Но о большинстве известно абсолютно все — безродные, родители погибли на фронте или в заключении. Некоторых лишили родителей и война, и тюрьма, так что каких больше, не сосчитать.

Внезапно чистый голосок взмыл над всеми звуками:

— Мама, мамочка! Где ты?

Сквозь забытье и удушье сверлила мысль: придет ли день? И опять соскальзывание в мир беспамятства.

Днем, после беспокойной ночи, шумело в ушах, давило в груди, все тело было словно истоптано. Потом снова вечер, снова гнетущая, мучительнее голода, жажда сна и изнуряющее бдение с леденящим страхом перед пробуждением в ночи, когда смерть так ужасающе близка и непостижима.

7

Ожидание в толпе

Наползала зима. И рассветы, и закаты тонули в мутной серости облаков. Чуть развиднеется к полудню и сразу же, словно одумавшись, кто-то опускает на окна непроницаемый занавес тьмы.

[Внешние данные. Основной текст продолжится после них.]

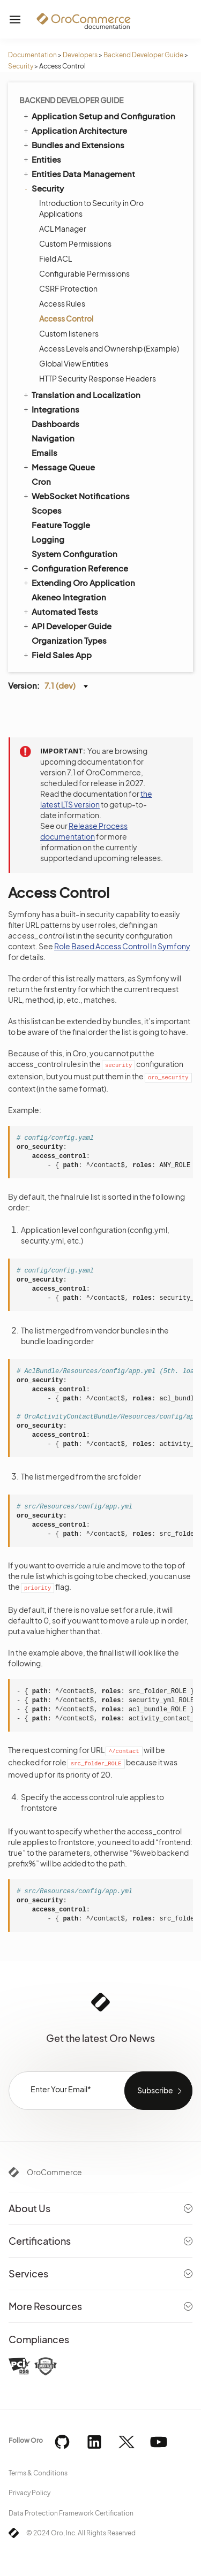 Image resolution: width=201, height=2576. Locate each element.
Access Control (66, 318)
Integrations (50, 408)
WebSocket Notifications (76, 495)
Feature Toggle (61, 525)
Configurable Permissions (84, 273)
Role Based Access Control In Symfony (122, 946)
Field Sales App (57, 654)
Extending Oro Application (78, 582)
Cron (41, 481)
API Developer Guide (66, 625)
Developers (80, 55)
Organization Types (69, 640)
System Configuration (74, 553)
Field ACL (55, 258)
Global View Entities (73, 363)
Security (20, 66)
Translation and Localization (81, 394)
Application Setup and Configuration (98, 115)
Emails (44, 452)
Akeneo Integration (69, 597)
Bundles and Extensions (73, 144)
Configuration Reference (75, 567)
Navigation (53, 438)
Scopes (47, 510)
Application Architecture (74, 130)
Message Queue (58, 466)
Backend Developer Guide (143, 55)
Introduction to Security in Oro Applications (91, 208)
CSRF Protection (68, 288)
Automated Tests (60, 611)
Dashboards (55, 423)
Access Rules (62, 303)
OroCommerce (54, 2172)
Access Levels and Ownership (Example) (109, 348)
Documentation (32, 55)
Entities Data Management (78, 173)
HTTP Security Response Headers (97, 378)
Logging (48, 539)
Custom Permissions (75, 243)
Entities (41, 159)
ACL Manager (62, 228)
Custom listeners (69, 333) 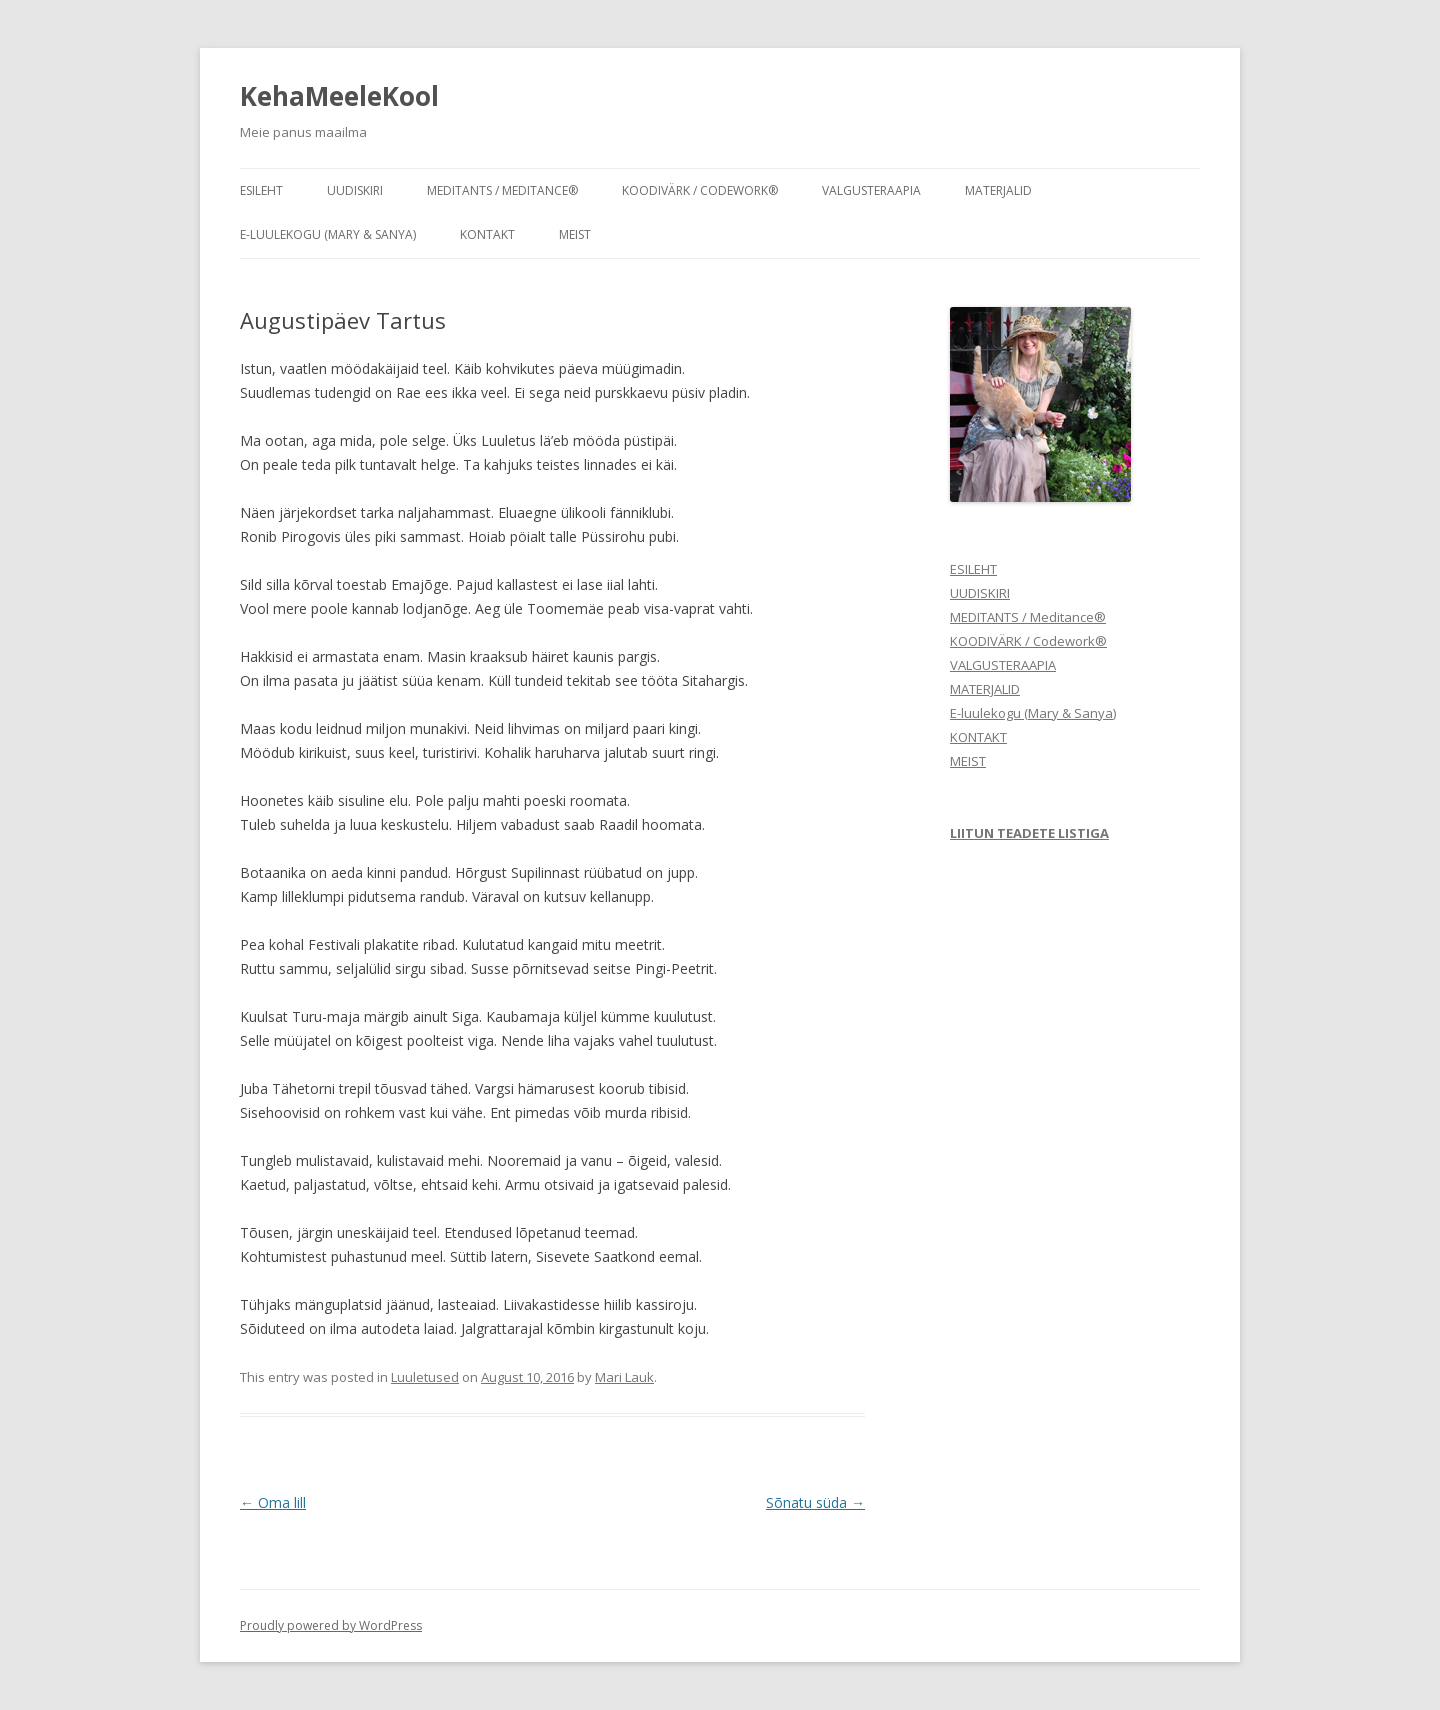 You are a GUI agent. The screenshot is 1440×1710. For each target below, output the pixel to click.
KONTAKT (487, 234)
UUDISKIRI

Лениво ковыляла череда неразличимых как близнецы дней бесконечно растянутых голодом и ожиданием. В наших костенеющих мозгах тлела одна мысль: когда же, когда эвакуаторша привезет путевки в детдом? Мы заранее знали о ее деловых поездках в Ленинград и нетерпеливо гадали: добудет или нет? Такими вечерами нам не сиделось в группе. То один, то другой выскакивал в коридор и робко, как провинившийся безобразник, заглядывал в канцелярию. С замиранием сердца, с молитвенной искренностью ловил безучастные взгляды взрослых, — и возбуждение спадало сразу: нет, и на этот раз нет!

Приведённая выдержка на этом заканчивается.